Ted me abrazó con calidez, verdaderamente como un padre a su hija, y me indicó que debíamos abordar ya el vuelo. Me di la vuelta, le dije adiós a Andy y a los señores Green, me enjugué una lágrima. Y caminé.

"Gracias, papá", le dije a Ted.

Ted se había vuelto una sorpresa para mí. Y me lo confirmó en la Embajada: sin avisarme nada, presentó el viejo pasaporte de Adrianne, medio quemado (especialmente en la zona de la foto), junto con las actas del Ministerio Público que reportaban el accidente automovilístico de mi madre y de Chris, así como los certificados de defunción de ambos. Por razones de accidente, pronto comenzaron a tramitar uno nuevo: ¡para mí, con mi identidad legal y definitiva de mujer norteamericana! Me sentí feliz cuando me tomaron las fotos. "Ted", pensé. "Eres un genio".

Esperábamos la entrega, cuando uno de los Cónsules nos mandó a llamar.

"Hay un problema", informó.

"Todo acabó", pensé.

Con una frialdad impresionante, Ted preguntó:

"¿Qué ocurre?".

El Cónsul suspiró:

"Detectamos un error en los datos de su hija. Aparentemente, alguien tecleó mal su fecha de nacimiento, y la base arroja dos edades distintas: en una consulta, doce; en otra, quince. ¿Cuál es la verdadera? ¿Cuántos años tiene?".
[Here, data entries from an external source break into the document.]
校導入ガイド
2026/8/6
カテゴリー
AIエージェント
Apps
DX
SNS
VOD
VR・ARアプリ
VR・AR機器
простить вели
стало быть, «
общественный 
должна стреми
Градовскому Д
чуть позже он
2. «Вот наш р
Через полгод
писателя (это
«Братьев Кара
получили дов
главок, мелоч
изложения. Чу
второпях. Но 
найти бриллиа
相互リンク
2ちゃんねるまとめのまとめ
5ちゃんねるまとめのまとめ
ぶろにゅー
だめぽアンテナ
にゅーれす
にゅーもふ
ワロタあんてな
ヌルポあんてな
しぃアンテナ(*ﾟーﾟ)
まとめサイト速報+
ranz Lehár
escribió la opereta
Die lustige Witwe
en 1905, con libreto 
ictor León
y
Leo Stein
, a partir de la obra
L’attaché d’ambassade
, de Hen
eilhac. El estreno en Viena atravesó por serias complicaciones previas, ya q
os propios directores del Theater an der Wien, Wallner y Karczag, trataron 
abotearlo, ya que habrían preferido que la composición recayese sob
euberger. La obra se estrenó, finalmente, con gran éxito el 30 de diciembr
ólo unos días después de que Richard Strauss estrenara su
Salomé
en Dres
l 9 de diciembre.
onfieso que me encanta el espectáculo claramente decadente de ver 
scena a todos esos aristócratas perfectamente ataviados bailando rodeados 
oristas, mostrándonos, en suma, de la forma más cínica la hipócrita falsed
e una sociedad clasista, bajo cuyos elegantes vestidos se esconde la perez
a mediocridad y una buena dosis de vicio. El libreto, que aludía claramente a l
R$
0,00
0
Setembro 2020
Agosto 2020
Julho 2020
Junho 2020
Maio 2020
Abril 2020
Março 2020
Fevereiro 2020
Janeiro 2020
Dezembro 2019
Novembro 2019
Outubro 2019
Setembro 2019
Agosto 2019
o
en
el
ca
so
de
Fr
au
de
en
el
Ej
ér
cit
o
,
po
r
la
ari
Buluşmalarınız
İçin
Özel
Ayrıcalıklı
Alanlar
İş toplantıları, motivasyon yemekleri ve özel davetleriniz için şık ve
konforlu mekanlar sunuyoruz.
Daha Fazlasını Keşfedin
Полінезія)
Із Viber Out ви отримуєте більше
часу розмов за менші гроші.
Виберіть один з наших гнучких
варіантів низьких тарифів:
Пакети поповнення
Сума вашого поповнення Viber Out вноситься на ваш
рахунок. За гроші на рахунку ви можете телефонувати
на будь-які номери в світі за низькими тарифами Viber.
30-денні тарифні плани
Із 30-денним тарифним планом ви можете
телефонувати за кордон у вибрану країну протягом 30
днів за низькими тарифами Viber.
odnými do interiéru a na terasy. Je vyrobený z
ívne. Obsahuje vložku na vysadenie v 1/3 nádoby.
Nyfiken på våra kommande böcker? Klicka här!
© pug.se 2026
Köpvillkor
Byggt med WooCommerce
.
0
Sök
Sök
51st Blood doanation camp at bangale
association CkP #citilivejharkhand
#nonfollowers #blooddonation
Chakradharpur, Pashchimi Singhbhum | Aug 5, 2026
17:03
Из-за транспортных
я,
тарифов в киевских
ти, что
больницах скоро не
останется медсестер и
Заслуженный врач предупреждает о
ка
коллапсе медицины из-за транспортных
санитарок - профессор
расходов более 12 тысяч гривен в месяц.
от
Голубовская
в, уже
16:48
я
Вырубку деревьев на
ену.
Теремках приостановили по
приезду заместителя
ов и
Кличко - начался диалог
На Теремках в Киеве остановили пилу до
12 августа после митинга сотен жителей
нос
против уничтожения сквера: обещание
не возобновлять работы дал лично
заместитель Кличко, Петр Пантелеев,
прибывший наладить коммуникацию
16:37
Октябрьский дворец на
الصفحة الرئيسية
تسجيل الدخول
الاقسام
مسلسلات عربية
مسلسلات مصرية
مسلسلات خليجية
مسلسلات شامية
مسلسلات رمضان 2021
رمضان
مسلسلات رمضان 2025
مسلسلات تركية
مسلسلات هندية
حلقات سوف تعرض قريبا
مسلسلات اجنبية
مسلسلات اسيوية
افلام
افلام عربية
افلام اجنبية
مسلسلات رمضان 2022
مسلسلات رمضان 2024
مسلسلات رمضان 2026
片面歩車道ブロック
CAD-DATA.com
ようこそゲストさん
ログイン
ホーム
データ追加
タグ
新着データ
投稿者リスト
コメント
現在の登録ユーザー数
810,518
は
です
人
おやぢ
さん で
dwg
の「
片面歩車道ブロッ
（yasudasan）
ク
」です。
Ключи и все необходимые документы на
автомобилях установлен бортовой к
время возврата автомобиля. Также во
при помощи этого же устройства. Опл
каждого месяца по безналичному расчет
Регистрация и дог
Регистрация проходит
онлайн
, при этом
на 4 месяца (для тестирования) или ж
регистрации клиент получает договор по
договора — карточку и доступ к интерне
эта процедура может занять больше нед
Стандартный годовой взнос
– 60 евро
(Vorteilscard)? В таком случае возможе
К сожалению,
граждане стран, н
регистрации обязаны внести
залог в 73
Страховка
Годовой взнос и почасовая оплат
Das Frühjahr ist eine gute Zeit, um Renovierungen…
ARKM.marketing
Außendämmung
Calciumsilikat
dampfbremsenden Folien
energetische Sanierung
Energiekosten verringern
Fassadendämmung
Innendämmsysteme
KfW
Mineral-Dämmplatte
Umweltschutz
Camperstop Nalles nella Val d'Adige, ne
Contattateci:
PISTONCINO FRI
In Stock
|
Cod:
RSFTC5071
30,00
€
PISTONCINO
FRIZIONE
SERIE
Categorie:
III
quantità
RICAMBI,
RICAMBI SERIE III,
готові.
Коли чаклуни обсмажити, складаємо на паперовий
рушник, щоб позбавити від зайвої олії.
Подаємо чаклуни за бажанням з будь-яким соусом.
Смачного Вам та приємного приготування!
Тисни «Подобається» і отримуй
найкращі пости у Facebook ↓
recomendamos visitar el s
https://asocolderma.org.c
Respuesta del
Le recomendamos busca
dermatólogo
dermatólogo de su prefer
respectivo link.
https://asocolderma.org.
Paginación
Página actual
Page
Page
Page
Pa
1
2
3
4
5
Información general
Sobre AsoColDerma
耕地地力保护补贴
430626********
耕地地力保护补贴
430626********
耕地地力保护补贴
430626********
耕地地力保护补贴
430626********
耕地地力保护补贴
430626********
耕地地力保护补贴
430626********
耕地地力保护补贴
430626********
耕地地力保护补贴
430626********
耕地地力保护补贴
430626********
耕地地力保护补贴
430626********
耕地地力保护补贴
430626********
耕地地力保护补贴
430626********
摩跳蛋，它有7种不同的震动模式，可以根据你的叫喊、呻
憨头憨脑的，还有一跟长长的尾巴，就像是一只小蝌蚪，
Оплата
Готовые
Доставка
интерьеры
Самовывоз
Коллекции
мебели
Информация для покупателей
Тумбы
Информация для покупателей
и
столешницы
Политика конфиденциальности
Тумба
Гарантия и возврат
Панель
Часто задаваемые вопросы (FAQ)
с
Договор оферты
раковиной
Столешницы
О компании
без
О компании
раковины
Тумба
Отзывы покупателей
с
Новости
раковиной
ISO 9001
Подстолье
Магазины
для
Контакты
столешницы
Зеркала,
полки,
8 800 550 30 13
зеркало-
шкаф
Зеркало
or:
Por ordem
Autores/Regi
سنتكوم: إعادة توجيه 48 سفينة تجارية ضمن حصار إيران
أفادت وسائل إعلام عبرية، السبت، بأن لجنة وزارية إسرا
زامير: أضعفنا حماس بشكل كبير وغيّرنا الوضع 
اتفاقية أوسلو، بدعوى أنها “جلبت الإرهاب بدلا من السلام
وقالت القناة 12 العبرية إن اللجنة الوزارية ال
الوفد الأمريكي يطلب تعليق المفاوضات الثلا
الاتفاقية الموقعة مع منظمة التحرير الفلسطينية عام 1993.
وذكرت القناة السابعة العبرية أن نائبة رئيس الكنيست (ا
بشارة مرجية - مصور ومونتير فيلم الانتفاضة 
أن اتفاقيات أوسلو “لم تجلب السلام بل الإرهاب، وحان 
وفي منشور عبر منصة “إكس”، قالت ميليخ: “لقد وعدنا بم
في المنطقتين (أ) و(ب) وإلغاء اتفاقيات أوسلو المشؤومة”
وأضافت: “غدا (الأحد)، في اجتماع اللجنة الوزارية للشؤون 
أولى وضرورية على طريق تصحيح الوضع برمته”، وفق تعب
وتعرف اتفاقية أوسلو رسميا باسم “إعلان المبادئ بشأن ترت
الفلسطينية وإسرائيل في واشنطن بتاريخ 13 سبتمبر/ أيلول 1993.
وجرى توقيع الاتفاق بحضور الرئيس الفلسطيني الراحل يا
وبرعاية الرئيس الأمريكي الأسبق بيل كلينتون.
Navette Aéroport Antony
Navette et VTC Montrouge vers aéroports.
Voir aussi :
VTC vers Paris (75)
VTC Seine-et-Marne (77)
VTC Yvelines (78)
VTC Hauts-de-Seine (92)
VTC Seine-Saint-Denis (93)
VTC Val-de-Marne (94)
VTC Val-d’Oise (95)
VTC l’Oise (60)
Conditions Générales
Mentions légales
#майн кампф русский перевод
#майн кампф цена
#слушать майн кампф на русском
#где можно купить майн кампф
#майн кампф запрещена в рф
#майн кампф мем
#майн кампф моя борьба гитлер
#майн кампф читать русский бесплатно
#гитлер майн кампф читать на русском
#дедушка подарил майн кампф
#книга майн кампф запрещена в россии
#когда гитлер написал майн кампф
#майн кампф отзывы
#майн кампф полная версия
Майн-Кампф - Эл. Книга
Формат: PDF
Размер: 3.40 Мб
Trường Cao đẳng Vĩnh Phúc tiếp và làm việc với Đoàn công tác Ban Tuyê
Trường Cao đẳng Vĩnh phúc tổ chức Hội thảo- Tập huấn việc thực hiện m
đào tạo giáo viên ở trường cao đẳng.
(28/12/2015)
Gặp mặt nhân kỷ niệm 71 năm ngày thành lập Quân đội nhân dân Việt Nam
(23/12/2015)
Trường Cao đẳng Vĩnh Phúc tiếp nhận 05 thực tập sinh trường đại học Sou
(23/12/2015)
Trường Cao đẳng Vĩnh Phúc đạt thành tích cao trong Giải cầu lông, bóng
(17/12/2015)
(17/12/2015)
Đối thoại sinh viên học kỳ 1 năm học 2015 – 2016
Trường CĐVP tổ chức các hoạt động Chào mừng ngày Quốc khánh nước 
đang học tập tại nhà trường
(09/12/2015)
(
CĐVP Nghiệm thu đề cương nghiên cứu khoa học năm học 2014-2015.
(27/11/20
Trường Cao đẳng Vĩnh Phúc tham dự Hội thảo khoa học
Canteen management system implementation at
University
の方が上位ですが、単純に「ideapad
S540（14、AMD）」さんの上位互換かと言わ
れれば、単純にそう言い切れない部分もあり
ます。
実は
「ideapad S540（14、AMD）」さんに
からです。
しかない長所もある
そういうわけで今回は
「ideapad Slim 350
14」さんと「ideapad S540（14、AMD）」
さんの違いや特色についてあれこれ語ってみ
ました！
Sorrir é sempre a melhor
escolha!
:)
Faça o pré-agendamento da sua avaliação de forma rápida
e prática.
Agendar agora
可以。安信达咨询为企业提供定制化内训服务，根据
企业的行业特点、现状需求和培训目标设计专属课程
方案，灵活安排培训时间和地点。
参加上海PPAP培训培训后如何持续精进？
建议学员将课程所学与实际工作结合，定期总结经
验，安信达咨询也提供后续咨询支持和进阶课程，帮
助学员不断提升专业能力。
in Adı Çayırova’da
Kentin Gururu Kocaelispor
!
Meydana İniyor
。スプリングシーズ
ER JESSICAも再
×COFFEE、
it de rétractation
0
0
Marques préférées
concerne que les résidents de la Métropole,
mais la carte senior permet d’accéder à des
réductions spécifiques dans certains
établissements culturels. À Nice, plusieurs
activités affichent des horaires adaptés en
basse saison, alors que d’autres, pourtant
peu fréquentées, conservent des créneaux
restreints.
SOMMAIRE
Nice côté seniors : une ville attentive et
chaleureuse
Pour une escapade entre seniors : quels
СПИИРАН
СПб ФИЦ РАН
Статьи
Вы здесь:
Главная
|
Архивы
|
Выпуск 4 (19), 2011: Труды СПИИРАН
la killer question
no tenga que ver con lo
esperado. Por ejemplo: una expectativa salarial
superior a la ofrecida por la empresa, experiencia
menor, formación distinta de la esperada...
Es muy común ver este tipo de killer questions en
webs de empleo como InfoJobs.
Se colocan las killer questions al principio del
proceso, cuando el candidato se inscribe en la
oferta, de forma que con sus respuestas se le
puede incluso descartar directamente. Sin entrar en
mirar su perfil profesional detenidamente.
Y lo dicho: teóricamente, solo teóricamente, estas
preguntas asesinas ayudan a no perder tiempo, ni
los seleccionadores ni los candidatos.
"¡Bendito error!", pensé. Y antes de que Ted pronunciara algo, me lancé:

"Quince años. Tengo quince años".

Ted disimuló su extrañeza y asintió.

"Lo supuse", sentenció el Cónsul. "No parece usted de doce".

El Cónsul se alejó. Minutos más tarde, nos entregó el pasaporte.

"¿Puedo preguntarte algo, Adrianne?", me dijo Ted, una vez que estuvimos en Reforma, buscando un taxi.

"¡Claro!", invité.

"¿Por qué te aumentaste la edad?".

"No me preguntes", reí. "Intuición de mujer".

Al día siguiente, a las 10 de la mañana, despegamos del aeropuerto de la Ciudad de México, en un vuelo de American Airlines. Recargado en el asiento, pensaba: "En cuatro horas y cuarenta y cinco minutos estaremos aterrizando en Nueva York. Yo iniciaré mi vida como chica norteamericana de 15 años, y estaré a un paso de tener vagina".